• Contact Us
  • 484-574-8782

Torrillo & Associates

  • Home
  • About
    • specialists
    • our team
    • Careers
  • Audit Process
  • Services
    • CPA firm partnership
  • Clients
  • Videos
  • Blog
Friday, December, 22, 2023 / Published in Employee Benefit Plans, Forms and Procedures, News and Press Releases, Policy Updates, Retirement - 401(k), 403(b)

Long-Term, Part-Time Employees Proposed Regulations

The Internal Revenue Service issued a Proposed Rule that would amend the rules applicable to plans that include cash or deferred arrangements under section 401(k) to provide guidance with respect to long-term, part-time employees.

The proposed regulation reflects statutory changes made by the SECURE Act and the SECURE 2.0 Act that relate to long-term, part-time employees. The proposed regulation would affect participants in, beneficiaries of, employers maintaining, and administrators of plans that include cash or deferred arrangements. This document also provides notice of a public hearing.

While Plan amendments related to long-term, part-time employees are not required until the end of the 2025 plan year, plan operations must be compliant January 1, 2024. As a result, some plan sponsors may want to consider if allowing long-term, part-time employees to defer (i.e. be immediately eligible) will be less administratively burdensome than tracking long-term, part-time employees. However, this could impact the Plan’s nondiscrimination and top-heavy testing.
The proposed regulations provide a number of answers related to the implementation of the long-term, part-time employees rules.

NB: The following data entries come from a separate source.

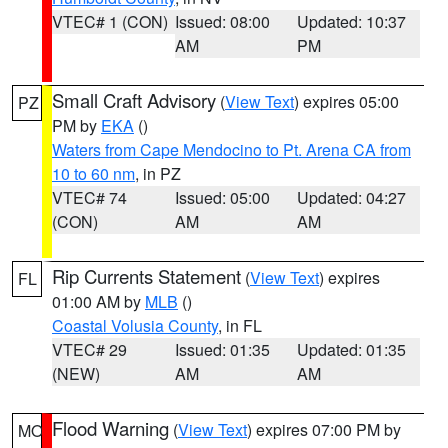
VTEC# 1 (CON)
Issued: 08:00
Updated: 10:37
AM
PM
Small Craft Advisory
(
View Text
) expires 05:00
PZ
PM by
EKA
()
Waters from Cape Mendocino to Pt. Arena CA from
10 to 60 nm
, in PZ
VTEC# 74
Issued: 05:00
Updated: 04:27
(CON)
AM
AM
Rip Currents Statement
(
View Text
) expires
FL
01:00 AM by
MLB
()
Coastal Volusia County
, in FL
VTEC# 29
Issued: 01:35
Updated: 01:35
(NEW)
AM
AM
Flood Warning
(
View Text
) expires 07:00 PM by
MO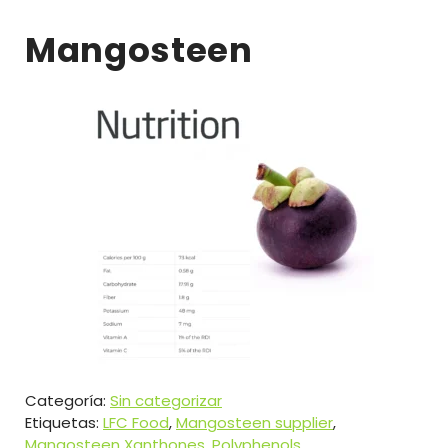
Mangosteen
Categoría:
Sin categorizar
Etiquetas:
LFC Food
,
Mangosteen supplier
,
Mangosteen Xanthones
,
Polyphenols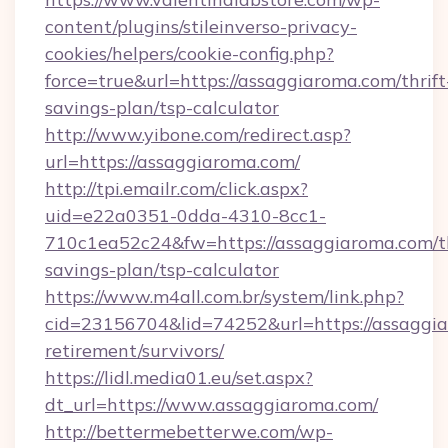
content/plugins/stileinverso-privacy-
cookies/helpers/cookie-config.php?
force=true&url=https://assaggiaroma.com/thrift
savings-plan/tsp-calculator
http://www.yibone.com/redirect.asp?
url=https://assaggiaroma.com/
http://tpi.emailr.com/click.aspx?
uid=e22a0351-0dda-4310-8cc1-
710c1ea52c24&fw=https://assaggiaroma.com/th
savings-plan/tsp-calculator
https://www.m4all.com.br/system/link.php?
cid=23156704&lid=74252&url=https://assaggia
retirement/survivors/
https://lidl.media01.eu/set.aspx?
dt_url=https://www.assaggiaroma.com/
http://bettermebetterwe.com/wp-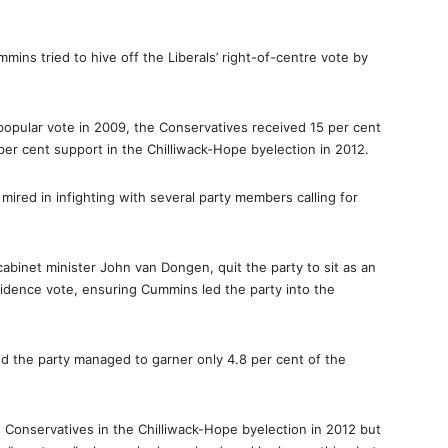
mmins tried to hive off the Liberals’ right-of-centre vote by
popular vote in 2009, the Conservatives received 15 per cent
per cent support in the Chilliwack-Hope byelection in 2012.
ired in infighting with several party members calling for
cabinet minister John van Dongen, quit the party to sit as an
dence vote, ensuring Cummins led the party into the
nd the party managed to garner only 4.8 per cent of the
Conservatives in the Chilliwack-Hope byelection in 2012 but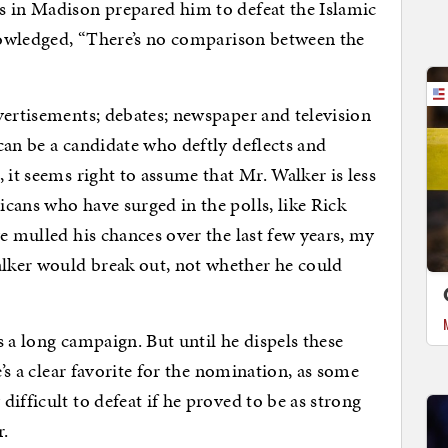
s in Madison prepared him to defeat the Islamic
knowledged, “There’s no comparison between the
vertisements; debates; newspaper and television
can be a candidate who deftly deflects and
 it seems right to assume that Mr. Walker is less
cans who have surged in the polls, like Rick
e mulled his chances over the last few years, my
lker would break out, not whether he could
’s a long campaign. But until he dispels these
e’s a clear favorite for the nomination, as some
ifficult to defeat if he proved to be as strong
r.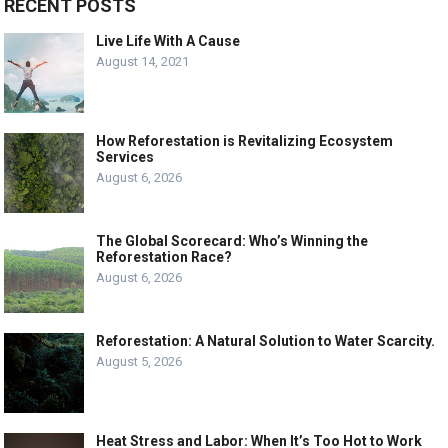
RECENT POSTS
Live Life With A Cause
August 14, 2021
How Reforestation is Revitalizing Ecosystem
Services
August 6, 2026
The Global Scorecard: Who’s Winning the
Reforestation Race?
August 6, 2026
Reforestation: A Natural Solution to Water Scarcity.
August 5, 2026
Heat Stress and Labor: When It’s Too Hot to Work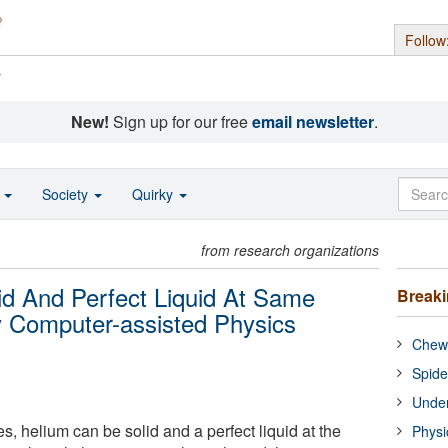
Follow
s
New!
Sign up for our free
email newsletter
.
o
Society
Quirky
from research organizations
d And Perfect Liquid At Same
Break
 Computer-assisted Physics
Chewi
Spide
Under
s, helium can be solid and a perfect liquid at the
Physi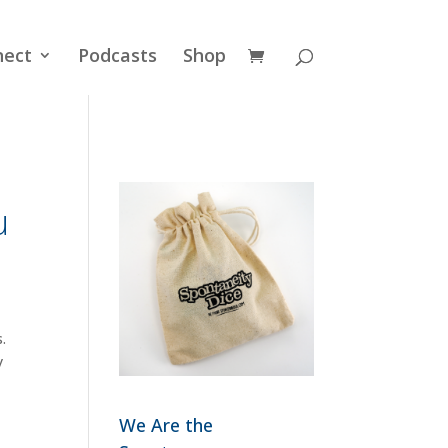
nect
Podcasts
Shop
u
.
y
We Are the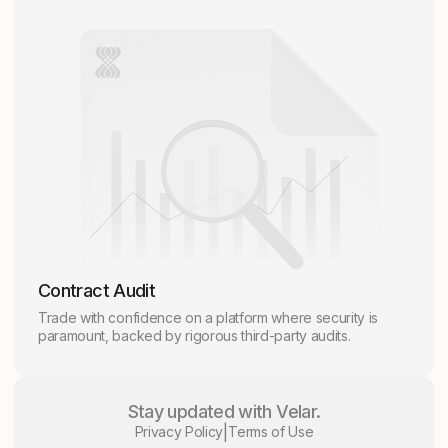
Contract Audit
Trade with confidence on a platform where security is
paramount, backed by rigorous third-party audits.
Stay updated with Velar.
|
Privacy Policy
Terms of Use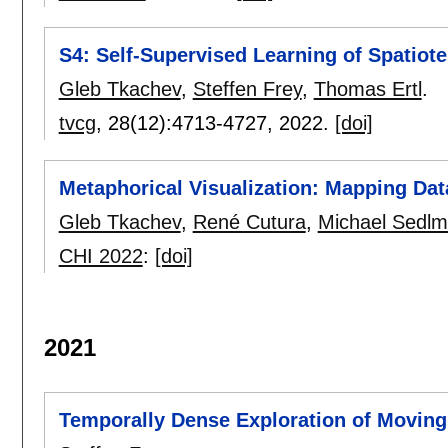
S4: Self-Supervised Learning of Spatiote
Gleb Tkachev
,
Steffen Frey
,
Thomas Ertl
.
tvcg
, 28(12):
4713-4727
,
2022.
[doi]
Metaphorical Visualization: Mapping Dat
Gleb Tkachev
,
René Cutura
,
Michael Sedlm
CHI 2022
:
[doi]
2021
Temporally Dense Exploration of Movin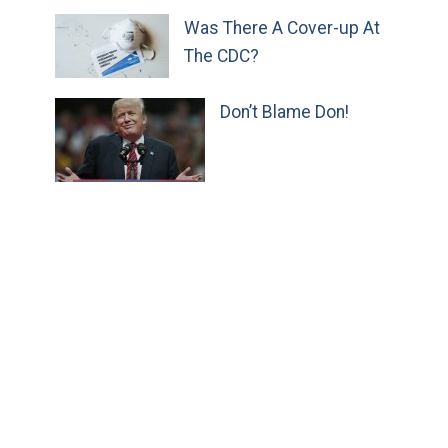
Was There A Cover-up At
The CDC?
Don’t Blame Don!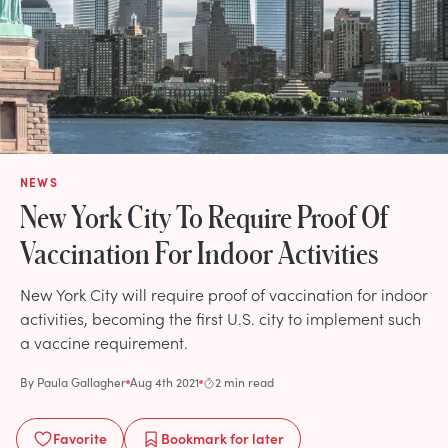
NEWS
New York City To Require Proof Of
Vaccination For Indoor Activities
New York City will require proof of vaccination for indoor
activities, becoming the first U.S. city to implement such
a vaccine requirement.
By
Paula Gallagher
Aug 4th 2021
2 min read
Favorite
Bookmark
for later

However, there are still many challenging aspects to implementation which Plan sponsors will want to work with their advisors, providers and/or ERISA Counsel.

SECURE 1.0 generally required employees with 3 years of 500 hours to become eligible starting in 2024. SECURE 2.0 generally requires employees with 2 years of service to be eligible starting in 2025, including those under ERISA-covered 403(b) Plans. Plan sponsors must inform employees they are eligible but are not required to automatically enroll them or provide employer contributions. The impact to Plan sponsors primarily relates to data collection and administrative time and costs of enrolling these eligible employees.

Plan sponsors can choose to make employer contributions on behalf of long-term, part-time employees, however, if they do, they must count prior years with 500 hours of service for vesting purposes. Long-term, part-time employees may also be excluded from receiving safe harbor contributions as well as for purposes of determining if a plan satisfies the safe harbor contribution and top-heavy limits, but such provisions muse be specified in the plan document.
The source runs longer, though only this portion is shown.